The Turkish lira continues to weaken as President Erdogan pushes for lower interest rates. In a speech today, he said “I will continue fighting against interest as long as I continue serving.” While this is nothing new, the timing couldn’t be any worse, ahead of a policy meeting even as USD/TRY was already at record highs. Will the Turkish central bank cut rates at tomorrow’s meeting if the currency is still falling out of bed? Orthodoxy says no but Turkey’s monetary policy is anything but orthodox. Bloomberg median consensus sees a 100 bp cut to 15%, but expectations are all over the place. Of the 24 analysts polled by Bloomberg, 1 sees a 150 bp cut, 18 see 100 bp, 3 see 50 bp, and 2 see no cut. It's delivered two dovish surprises in a row and while we thought it would be hard-pressed to do so again now, Erdogan’s comments argue for a potential third one.

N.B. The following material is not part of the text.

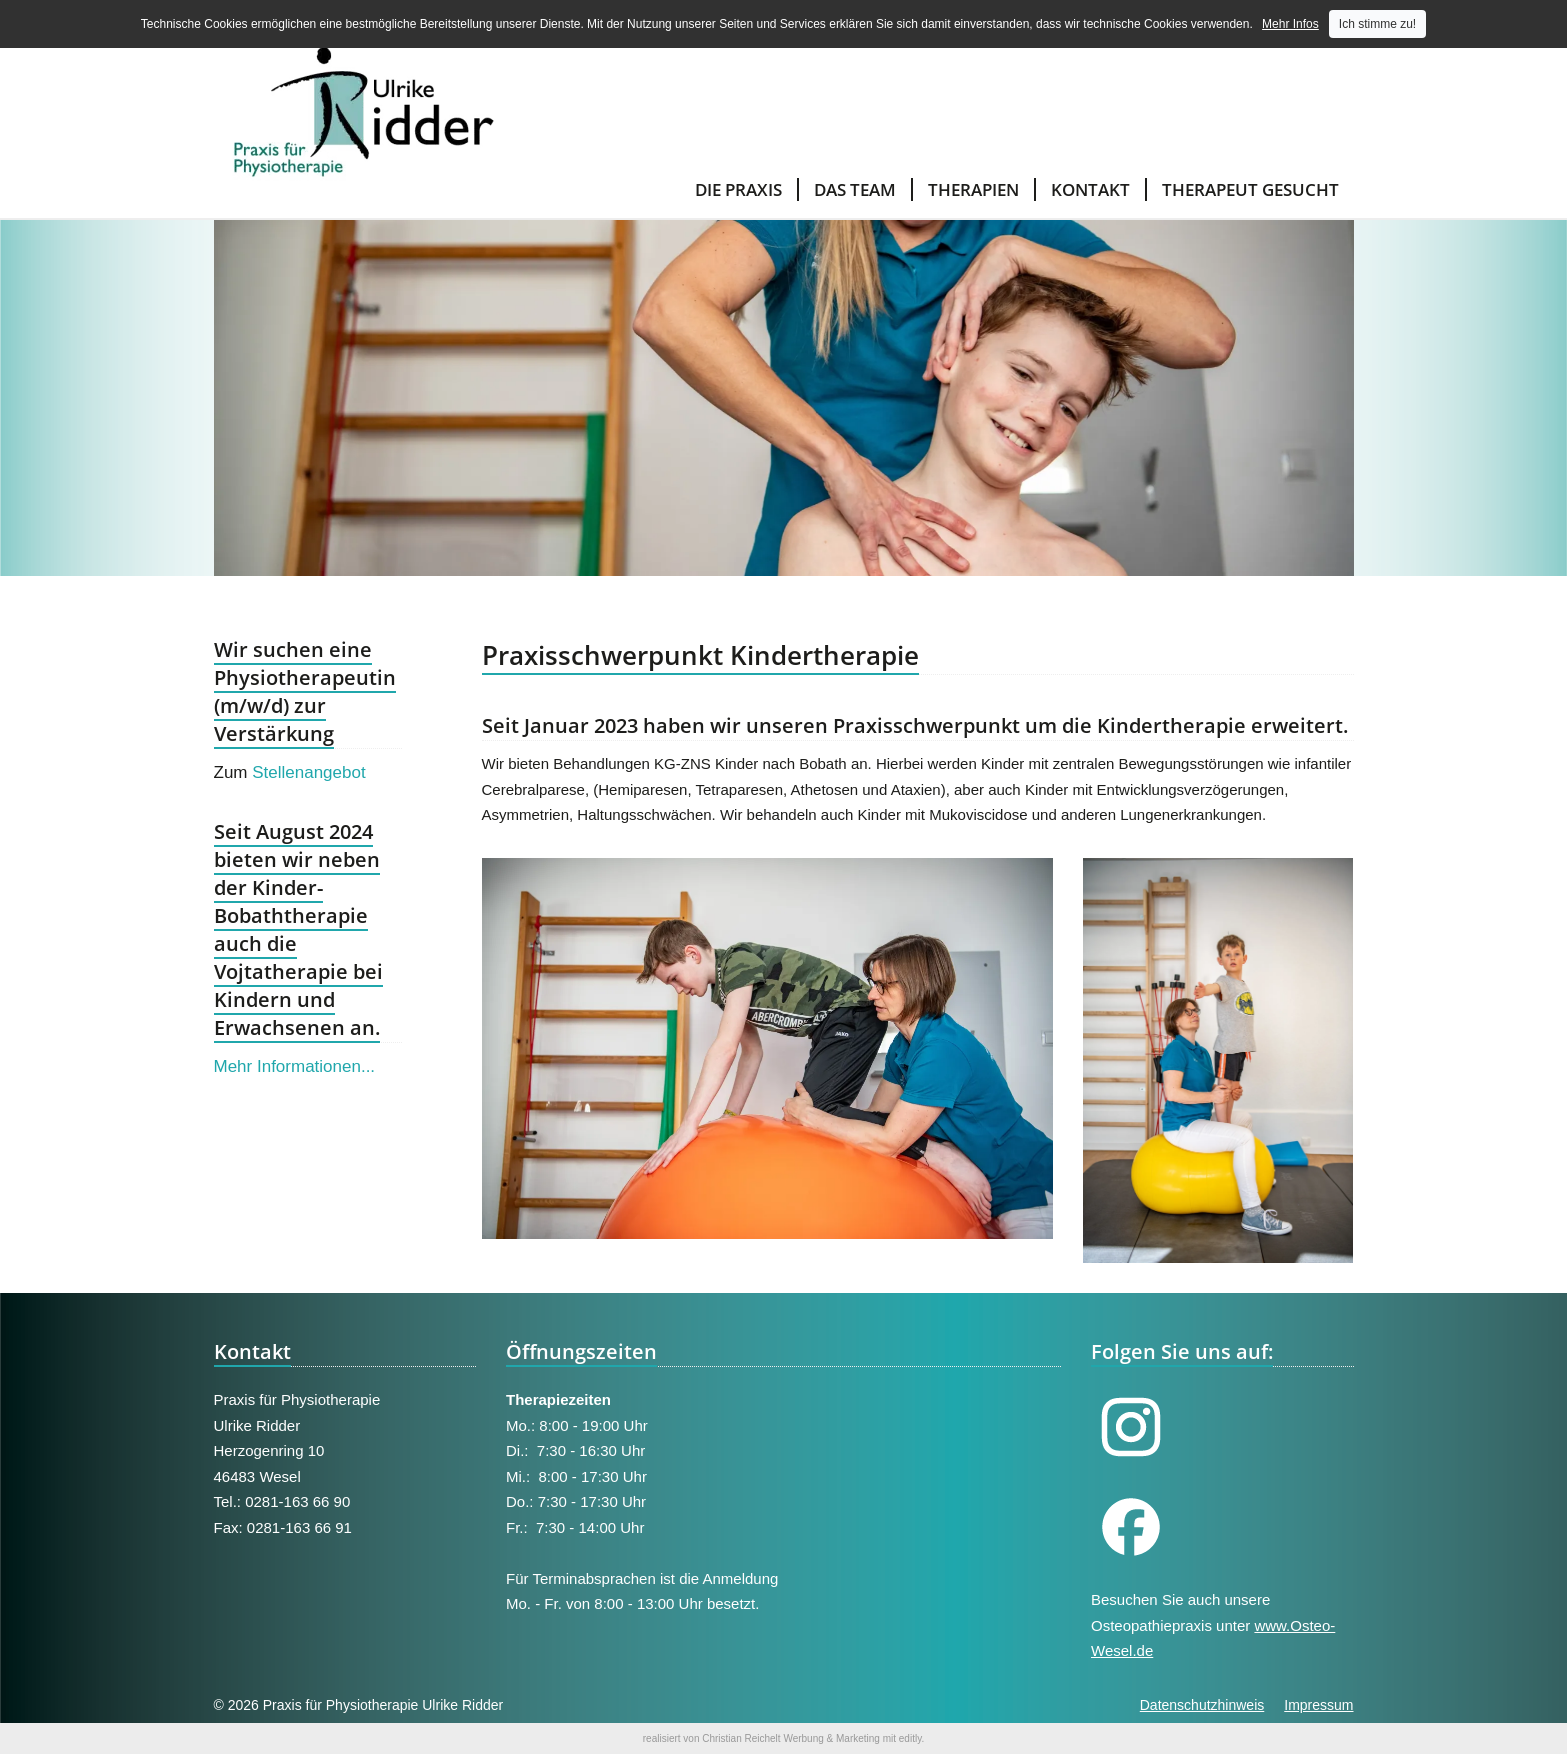 This screenshot has height=1754, width=1567. Describe the element at coordinates (1202, 1705) in the screenshot. I see `Datenschutzhinweis` at that location.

Japan reported soft October trade and September core machine orders data. Exports rose 9.4% y/y vs. 10.3% expected and 13.0% in September, while imports rose 26.7% y/y vs. 31.8% expected and 38.2% in September. Auto exports continued to slump from supply chain issues, falling by more than a third. Exports to the U.S> rose a meager 0.4% y/y, while those to China rose Orders were expected to rise 1.7% m/m but instead came in flat vs. -2.4% in August, pushing the y/y rate down to 12.5% from 17.0% in August. The data suggest that after contracting in Q3, the economy continues to lost some momentum as we move into Q4. That is what makes the upcoming fiscal package all the mor important.
Crypto assets continue to correct with Bitcoin dipping back below the $60K level. There are a few drivers in play here including the stronger dollar, subsiding excitement about the Bitcoin futures ETF, and the usual leverage trading liquidations. However, the latest leg of this this sell-off seems to be driven largely by regulatory concerns, especially surrounding Decentralized Finance (DeFi), and the risk of imminent action by the SEC in this space. Another related thread is the risk that U.S. institutions might face regulatory pushback from holding Ethereum-based products such as Grayscale’s Ethereum Trust (ETHE) due to its role in DeFi.